Sometimes it is desirable to simulate correlated data from a
correlation matrix directly. For example, a simulation might require two
random effects (e.g. a random intercept and a random slope). Correlated
data like this could be generated using the defData
functionality, but it may be more natural to do this with
genCorData
or addCorData
. Currently, simstudy
can only generate multivariate normal using these functions.

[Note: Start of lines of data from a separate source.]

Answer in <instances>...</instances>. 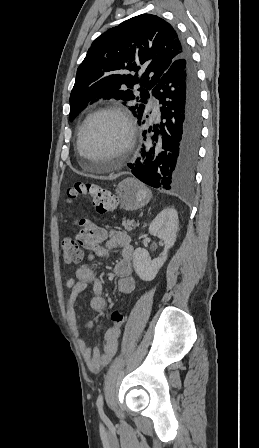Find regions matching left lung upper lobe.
Segmentation results:
<instances>
[{
	"label": "left lung upper lobe",
	"instance_id": "5c2ea615",
	"mask_svg": "<svg viewBox=\"0 0 259 448\" xmlns=\"http://www.w3.org/2000/svg\"><path fill=\"white\" fill-rule=\"evenodd\" d=\"M183 53L182 39L159 16L141 14L99 36L77 69L70 95L74 117L96 99L134 101L129 107L135 117L147 113L149 91ZM140 85V96L131 89Z\"/></svg>",
	"mask_w": 259,
	"mask_h": 448
}]
</instances>
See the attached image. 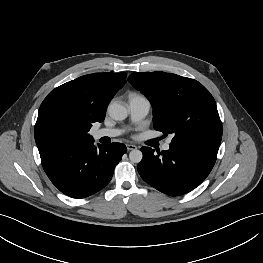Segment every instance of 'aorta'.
<instances>
[{
  "instance_id": "762f6f07",
  "label": "aorta",
  "mask_w": 263,
  "mask_h": 263,
  "mask_svg": "<svg viewBox=\"0 0 263 263\" xmlns=\"http://www.w3.org/2000/svg\"><path fill=\"white\" fill-rule=\"evenodd\" d=\"M108 113L111 118L117 121L124 120L128 116L127 108L119 102L110 103L108 106ZM142 157V152L137 149H134L129 153V159L132 163H139L142 160Z\"/></svg>"
}]
</instances>
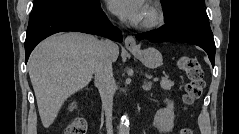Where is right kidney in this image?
Here are the masks:
<instances>
[{
  "label": "right kidney",
  "mask_w": 239,
  "mask_h": 134,
  "mask_svg": "<svg viewBox=\"0 0 239 134\" xmlns=\"http://www.w3.org/2000/svg\"><path fill=\"white\" fill-rule=\"evenodd\" d=\"M75 106H76V103L73 102V103L71 104V106L69 107V109H70V110H73V109L75 108Z\"/></svg>",
  "instance_id": "1"
}]
</instances>
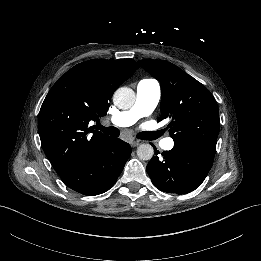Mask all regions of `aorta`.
<instances>
[{
	"mask_svg": "<svg viewBox=\"0 0 261 261\" xmlns=\"http://www.w3.org/2000/svg\"><path fill=\"white\" fill-rule=\"evenodd\" d=\"M136 101V95L133 89L129 87L118 88L113 96V102L119 109H129ZM154 155V149L150 144H142L137 148V156L144 161L150 160Z\"/></svg>",
	"mask_w": 261,
	"mask_h": 261,
	"instance_id": "1",
	"label": "aorta"
}]
</instances>
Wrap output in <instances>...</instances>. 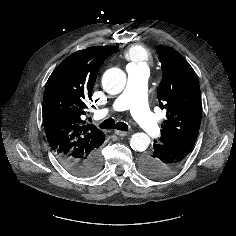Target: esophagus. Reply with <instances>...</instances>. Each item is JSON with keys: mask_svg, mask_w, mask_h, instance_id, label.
<instances>
[{"mask_svg": "<svg viewBox=\"0 0 236 236\" xmlns=\"http://www.w3.org/2000/svg\"><path fill=\"white\" fill-rule=\"evenodd\" d=\"M115 134L121 137H125L127 135H129L128 132H124V131H120V130H115Z\"/></svg>", "mask_w": 236, "mask_h": 236, "instance_id": "esophagus-1", "label": "esophagus"}]
</instances>
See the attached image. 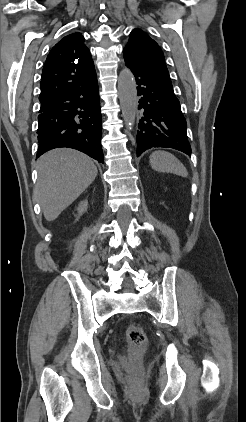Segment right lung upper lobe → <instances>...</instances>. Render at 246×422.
Instances as JSON below:
<instances>
[{
  "label": "right lung upper lobe",
  "mask_w": 246,
  "mask_h": 422,
  "mask_svg": "<svg viewBox=\"0 0 246 422\" xmlns=\"http://www.w3.org/2000/svg\"><path fill=\"white\" fill-rule=\"evenodd\" d=\"M95 77L94 63L84 37L79 32L69 34L51 49L46 58L39 101L43 104Z\"/></svg>",
  "instance_id": "cb5924a9"
}]
</instances>
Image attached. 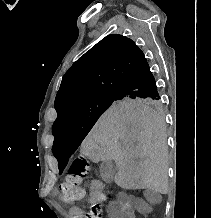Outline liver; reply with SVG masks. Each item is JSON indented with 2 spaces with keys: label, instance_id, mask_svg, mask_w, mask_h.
I'll use <instances>...</instances> for the list:
<instances>
[{
  "label": "liver",
  "instance_id": "liver-1",
  "mask_svg": "<svg viewBox=\"0 0 211 218\" xmlns=\"http://www.w3.org/2000/svg\"><path fill=\"white\" fill-rule=\"evenodd\" d=\"M81 154L114 160V182L124 190L150 188L167 194L166 132L153 110L113 104L82 142Z\"/></svg>",
  "mask_w": 211,
  "mask_h": 218
}]
</instances>
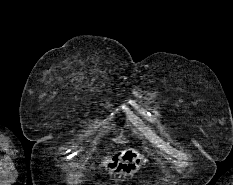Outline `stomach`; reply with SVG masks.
Wrapping results in <instances>:
<instances>
[{
  "instance_id": "0dacf381",
  "label": "stomach",
  "mask_w": 233,
  "mask_h": 185,
  "mask_svg": "<svg viewBox=\"0 0 233 185\" xmlns=\"http://www.w3.org/2000/svg\"><path fill=\"white\" fill-rule=\"evenodd\" d=\"M146 159L135 149L116 152L107 162L106 170L115 176H132L145 163Z\"/></svg>"
}]
</instances>
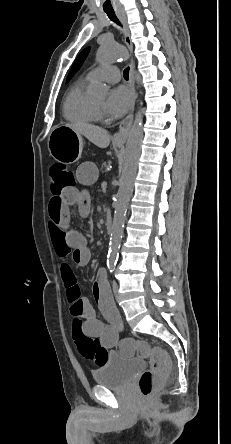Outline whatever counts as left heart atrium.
<instances>
[{
  "label": "left heart atrium",
  "mask_w": 231,
  "mask_h": 444,
  "mask_svg": "<svg viewBox=\"0 0 231 444\" xmlns=\"http://www.w3.org/2000/svg\"><path fill=\"white\" fill-rule=\"evenodd\" d=\"M132 100L133 96L128 88L124 86L115 87L109 93L105 110L115 118L121 117L130 108Z\"/></svg>",
  "instance_id": "left-heart-atrium-1"
}]
</instances>
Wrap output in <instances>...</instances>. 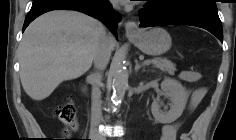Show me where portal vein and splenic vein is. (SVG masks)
Listing matches in <instances>:
<instances>
[{
  "instance_id": "obj_1",
  "label": "portal vein and splenic vein",
  "mask_w": 236,
  "mask_h": 140,
  "mask_svg": "<svg viewBox=\"0 0 236 140\" xmlns=\"http://www.w3.org/2000/svg\"><path fill=\"white\" fill-rule=\"evenodd\" d=\"M143 63H144L145 65H148V64H151V63H152V60H145Z\"/></svg>"
}]
</instances>
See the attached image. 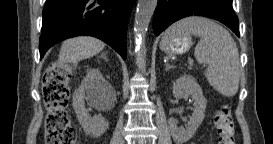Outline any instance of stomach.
Listing matches in <instances>:
<instances>
[{"mask_svg": "<svg viewBox=\"0 0 273 144\" xmlns=\"http://www.w3.org/2000/svg\"><path fill=\"white\" fill-rule=\"evenodd\" d=\"M192 39L185 34H178L170 38L163 36L160 48L169 54H183L192 46Z\"/></svg>", "mask_w": 273, "mask_h": 144, "instance_id": "obj_1", "label": "stomach"}]
</instances>
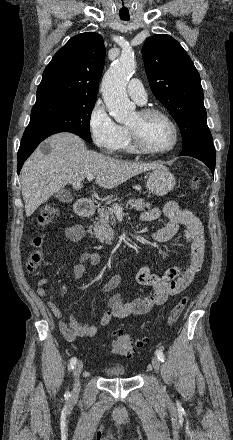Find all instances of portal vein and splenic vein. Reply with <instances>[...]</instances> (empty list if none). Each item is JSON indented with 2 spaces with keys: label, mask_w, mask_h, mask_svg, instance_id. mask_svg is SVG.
Instances as JSON below:
<instances>
[{
  "label": "portal vein and splenic vein",
  "mask_w": 233,
  "mask_h": 440,
  "mask_svg": "<svg viewBox=\"0 0 233 440\" xmlns=\"http://www.w3.org/2000/svg\"><path fill=\"white\" fill-rule=\"evenodd\" d=\"M94 179V175H87V180L92 181ZM123 208L121 207H115V213L117 215L122 214Z\"/></svg>",
  "instance_id": "portal-vein-and-splenic-vein-1"
}]
</instances>
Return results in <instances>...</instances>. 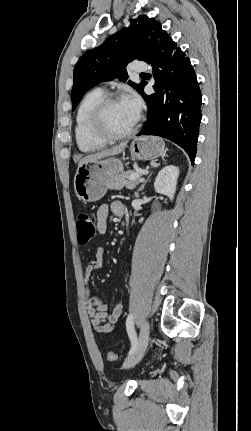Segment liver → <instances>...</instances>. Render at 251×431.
Here are the masks:
<instances>
[{"instance_id": "obj_1", "label": "liver", "mask_w": 251, "mask_h": 431, "mask_svg": "<svg viewBox=\"0 0 251 431\" xmlns=\"http://www.w3.org/2000/svg\"><path fill=\"white\" fill-rule=\"evenodd\" d=\"M127 146V142H122L119 145L111 148V149H105L102 150L100 152L97 153H93L90 155L85 156L83 159H81L78 163V167H80L81 165H83L86 162H90V161H96L105 157H109V156H113V155H118L121 152L124 151V149Z\"/></svg>"}]
</instances>
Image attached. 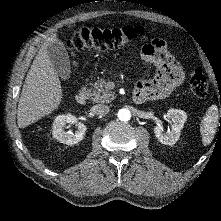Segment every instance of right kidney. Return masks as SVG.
I'll return each instance as SVG.
<instances>
[{"label": "right kidney", "mask_w": 221, "mask_h": 221, "mask_svg": "<svg viewBox=\"0 0 221 221\" xmlns=\"http://www.w3.org/2000/svg\"><path fill=\"white\" fill-rule=\"evenodd\" d=\"M73 123L77 125V131L75 133L71 131L65 132L64 126L66 124ZM52 128L53 137L59 142L67 145H74L80 142L84 138L87 129L83 123L78 122L76 117L71 114H63L57 116L54 120Z\"/></svg>", "instance_id": "right-kidney-1"}]
</instances>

Correlated data: additional distributions
Two additional functions facilitate the generation of correlated data
from binomial, poisson, gamma, and
uniform distributions: genCorGen
and
addCorGen
.
genCorGen
is an extension of genCorData
.
These functions draw on copula-based methods to generate the data. (This
Wikipedia
page provides a general introduction and copula-based modeling can
be conducted in R
using package copula.) In the
first example, we are generating data from a multivariate Poisson
distribution. We start by specifying the mean of the Poisson
distribution for each new variable, and then we specify the correlation
structure, just as we did with the normal distribution.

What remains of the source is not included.